DIRECTIONS FOR THIS TASK: Within the entries that follow, show each line where the word "from" occurs.

PROVIDED ENTRIES:
"""
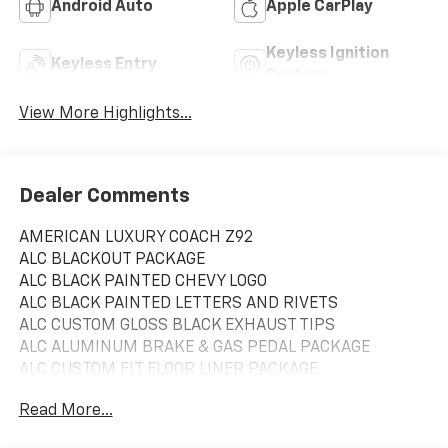
Android Auto
Apple CarPlay
Keyless Ignition
Keyless Entry
System
View More Highlights...
Dealer Comments
AMERICAN LUXURY COACH Z92
ALC BLACKOUT PACKAGE
ALC BLACK PAINTED CHEVY LOGO
ALC BLACK PAINTED LETTERS AND RIVETS
ALC CUSTOM GLOSS BLACK EXHAUST TIPS
ALC ALUMINUM BRAKE & GAS PEDAL PACKAGE
ALC CUSTOM FIT FLOOR LINER PACKAGE
ALC FRONT & REAR HD 6 SUSPENSION LIFT KIT
Read More...
ALC CUSTOM PERFORMANCE EXHAUST UPGRADE
ALC CUSTOM FIT CARBON FIBER STEERING WHEEL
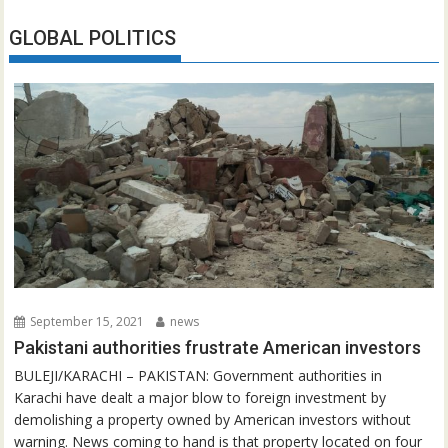
GLOBAL POLITICS
September 15, 2021
news
Pakistani authorities frustrate American investors
BULEJI/KARACHI – PAKISTAN: Government authorities in
Karachi have dealt a major blow to foreign investment by
demolishing a property owned by American investors without
warning. News coming to hand is that property located on four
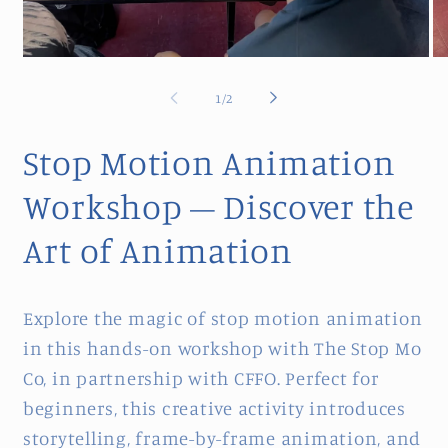
Open
Op
media
me
1
2
of
1
/
2
in
in
modal
mo
Stop Motion Animation
Workshop – Discover the
Art of Animation
Explore the magic of stop motion animation
in this hands-on workshop with The Stop Mo
Co, in partnership with CFFO. Perfect for
beginners, this creative activity introduces
storytelling, frame-by-frame animation, and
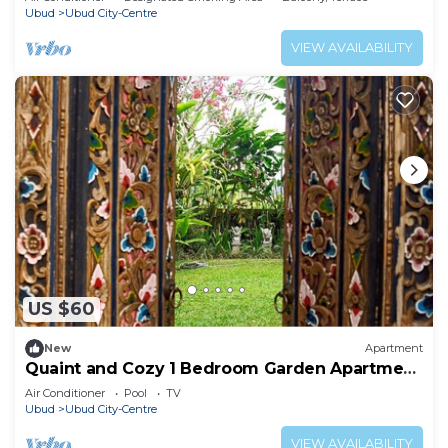
Ubud
Ubud City-Centre
VIEW AVAILABILITY
US $60
New
Apartment
Quaint and Cozy 1 Bedroom Garden Apartment
Ubud
Air Conditioner
Pool
TV
Ubud
Ubud City-Centre
VIEW AVAILABILITY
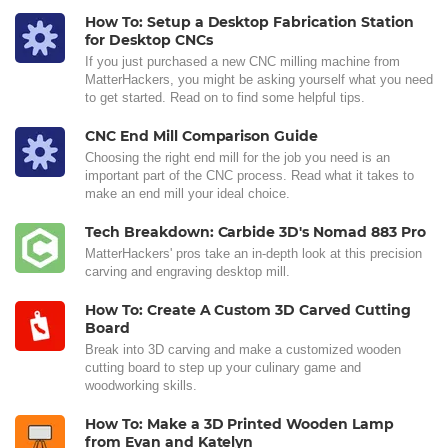
How To: Setup a Desktop Fabrication Station
for Desktop CNCs
If you just purchased a new CNC milling machine from
MatterHackers, you might be asking yourself what you need
to get started. Read on to find some helpful tips.
CNC End Mill Comparison Guide
Choosing the right end mill for the job you need is an
important part of the CNC process. Read what it takes to
make an end mill your ideal choice.
Tech Breakdown: Carbide 3D's Nomad 883 Pro
MatterHackers' pros take an in-depth look at this precision
carving and engraving desktop mill.
How To: Create A Custom 3D Carved Cutting
Board
Break into 3D carving and make a customized wooden
cutting board to step up your culinary game and
woodworking skills.
How To: Make a 3D Printed Wooden Lamp
from Evan and Katelyn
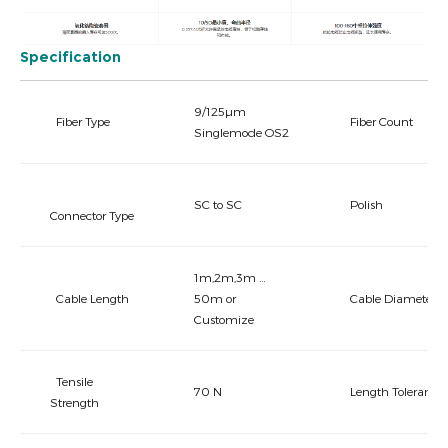
Specification
9/125µm
Fiber Type
Fiber Count
Singlemode OS2
SC to SC
Polish
Connector Type
1m,2m,3m …
Cable Length
50m or
Cable Diameter
Customize
Tensile
70 N
Length Tolerance
Strength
"""
SOLVED EXERCISE:
If you just purchased a new CNC milling machine from
from Evan and Katelyn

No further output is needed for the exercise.